『ゼンカイジャー』のやりたい放題回3選。「公式が病気」「何を見せられてるんだ」の声
2021年3月に放送開始し、良い意味で「問題作」の呼び声が高いスーパー戦隊シリーズ第45作目『機界戦隊ゼンカイジャー』。歴代の戦隊の力を借りて戦う点も大きな見どころですが、その描き方の混沌ぶりが毎回話題になりました。放送開始から半年以上たったこのタイミングで、そのやりたい放題ぶりを振り返ってみたいと思います。
カオスな展開が日常茶飯事?

毎週、放送のたびに何かとSNSを騒がせている『機界戦隊ゼンカイジャー』(以下、ゼンカイジャー)。スーパー戦隊シリーズ第45作目の本作は人間ひとりに対しロボ戦士4人という、斬新すぎるチーム編成になっています。
放送開始から半年以上が経過しても、期待を裏切ることのないカオスぶりを発揮し続けています。この記事では、特にSNSを賑わせ、ファンに「公式が病気」とまで言わしめた「やりたい放題」なエピソードを紹介します。
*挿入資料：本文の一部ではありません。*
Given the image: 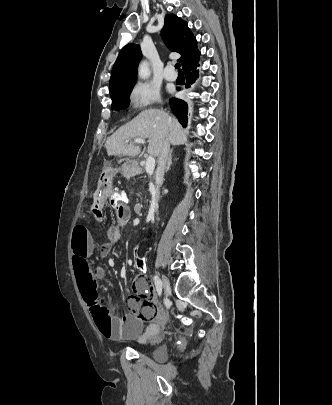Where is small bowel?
Listing matches in <instances>:
<instances>
[{
    "label": "small bowel",
    "mask_w": 332,
    "mask_h": 405,
    "mask_svg": "<svg viewBox=\"0 0 332 405\" xmlns=\"http://www.w3.org/2000/svg\"><path fill=\"white\" fill-rule=\"evenodd\" d=\"M125 171L136 172L138 164L132 158L122 160ZM113 166H103L99 175V183L95 184L94 199L89 215L98 221L104 218V208L110 202L112 192L110 183L113 176ZM123 212H115L121 225L126 224L131 218L129 201L124 206ZM121 231L118 227L109 230V242L101 247V254L106 255L111 243L119 239ZM95 243L88 229L83 225H76L71 238L72 266L76 276V286L81 295V302L89 305L90 320L97 326L98 332L109 340L115 342L136 340L140 344H159L161 342L160 323L163 319L160 309L153 304L149 284L143 277L136 278L132 283L133 295L129 298L131 313L116 315L115 311H108V301H100L101 284L99 277L102 273L91 267L90 257ZM132 259L126 260V266L132 264ZM110 265L115 261L110 260ZM148 323V324H147ZM147 324V325H146Z\"/></svg>",
    "instance_id": "obj_1"
}]
</instances>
●「夏休み回」にもほどがある……第24カイ「侵略完了!できるか奪回?!」
アニメや特撮でおなじみの「夏休み回」。これまでシリアスな展開が続いてきたなか、ちょっと一息……という具合に差し込まれるのが定番ですが、『ゼンカイジャー』は基本がカオスなコメディ路線です。それゆえに、いつもと同じギャグ展開にただただカオスぶりが上乗せされたエピソードとなりました。
人間の脳をバカンス状態にしてしまうという夢のような能力を持った敵、バカンスワルドが現れ、地球はあっという間に「侵略完了」されてしまいます。字面だけ見ればバッドエンドですが、人びとはバカンスワルドたちと一緒に夏休みを満喫しているだけなので、楽しそうです。そこからは、『ゼンカイジャー』ではお馴染みの「演出」と「内容」が釣り合っていない珍バトルが展開されます。
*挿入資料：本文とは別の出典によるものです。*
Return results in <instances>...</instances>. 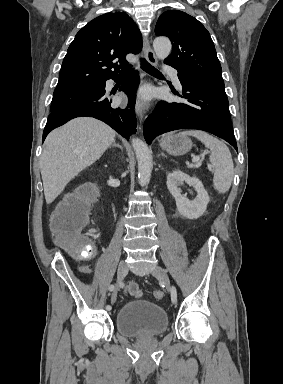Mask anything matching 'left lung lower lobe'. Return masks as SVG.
<instances>
[{
	"mask_svg": "<svg viewBox=\"0 0 283 384\" xmlns=\"http://www.w3.org/2000/svg\"><path fill=\"white\" fill-rule=\"evenodd\" d=\"M187 103L160 101L144 123L147 143L165 132L198 129L229 142L237 151L224 84L208 83L178 74Z\"/></svg>",
	"mask_w": 283,
	"mask_h": 384,
	"instance_id": "1",
	"label": "left lung lower lobe"
}]
</instances>
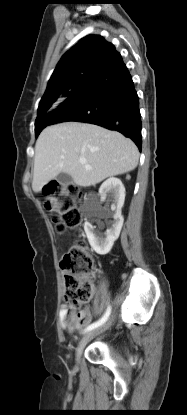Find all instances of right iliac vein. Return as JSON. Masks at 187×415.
Masks as SVG:
<instances>
[{
  "mask_svg": "<svg viewBox=\"0 0 187 415\" xmlns=\"http://www.w3.org/2000/svg\"><path fill=\"white\" fill-rule=\"evenodd\" d=\"M113 321V317L110 318L105 324H103L102 326L89 331L88 333H86L82 339L80 340L77 348H76V352H75V358L76 361L79 362L81 360V356L83 353V350L85 348V346L87 345V343L92 340L94 337L98 336L99 334H101L102 332H104L106 329H108L110 327V325L112 324Z\"/></svg>",
  "mask_w": 187,
  "mask_h": 415,
  "instance_id": "right-iliac-vein-1",
  "label": "right iliac vein"
}]
</instances>
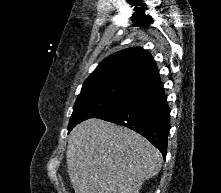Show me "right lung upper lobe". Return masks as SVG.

ビーチバレーに浮き輪投げ、スイカ割りバトルをしているなか主題歌の挿入。この回の直前に『仮面ライダーセイバー』の最終回が放送されており、そのシリアスさとの落差も相まってかSNSは大盛り上がりでした。特にバカンスワルドの「休みが終わらなきゃ良いのにーーっ!」という断末魔には、敵とは思えないレベルで視聴者の共感が集まりました。
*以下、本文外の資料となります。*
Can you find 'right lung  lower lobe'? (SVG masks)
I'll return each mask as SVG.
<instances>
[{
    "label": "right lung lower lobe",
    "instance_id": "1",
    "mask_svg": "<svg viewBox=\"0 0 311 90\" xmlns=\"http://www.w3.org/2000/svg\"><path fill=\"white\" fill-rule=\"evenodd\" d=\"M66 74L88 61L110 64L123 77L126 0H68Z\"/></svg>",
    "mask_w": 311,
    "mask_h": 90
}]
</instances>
●現実もかしわ餅に乗っ取られる…第9カイ「世界海賊、愉快ツーカイ!」
「カシワモチカシワモチカシワモチカシワモチ……」
第9カイ「世界海賊、愉快ツーカイ!」が放送されたときに、スーパー戦隊関連の公式アカウントで続々とこのような投稿がなされました。いったい、何が起きたというのでしょうか。
そもそも本来、このエピソードでは新たに登場した「界賊」一家ゴールドツイカーを全面フィーチャーしなくてはならないはずです。ところが、この回で登場した敵カシワモチワルドは「人間をかしわ餅中毒にしてしまう」という凄まじい能力と癖の持ち主。視聴者がまだ新キャラ・界賊一家の情報を処理しきれていないまま、カシワモチワルド戦は混沌に陥ります。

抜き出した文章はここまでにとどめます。